### Records shown
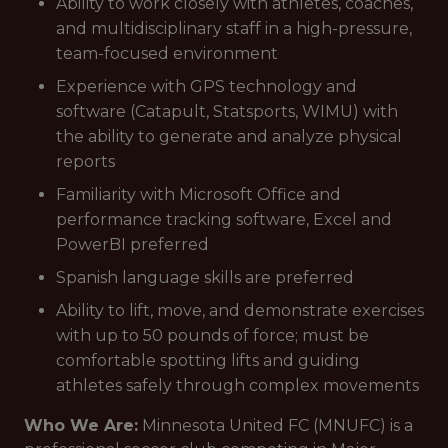
Ability to work closely with athletes, coaches,
and multidisciplinary staff in a high-pressure,
team-focused environment
Experience with GPS technology and
software (Catapult, Statsports, WIMU) with
the ability to generate and analyze physical
reports
Familiarity with Microsoft Office and
performance tracking software, Excel and
PowerBI preferred
Spanish language skills are preferred
Ability to lift, move, and demonstrate exercises
with up to 50 pounds of force; must be
comfortable spotting lifts and guiding
athletes safely through complex movements
Who We Are:
Minnesota United FC (MNUFC) is a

### Task item
From the records above, copy each line that contains the word "with".

### Result of the task
Ability to work closely with athletes, coaches,
Experience with GPS technology and
software (Catapult, Statsports, WIMU) with
Familiarity with Microsoft Office and
with up to 50 pounds of force; must be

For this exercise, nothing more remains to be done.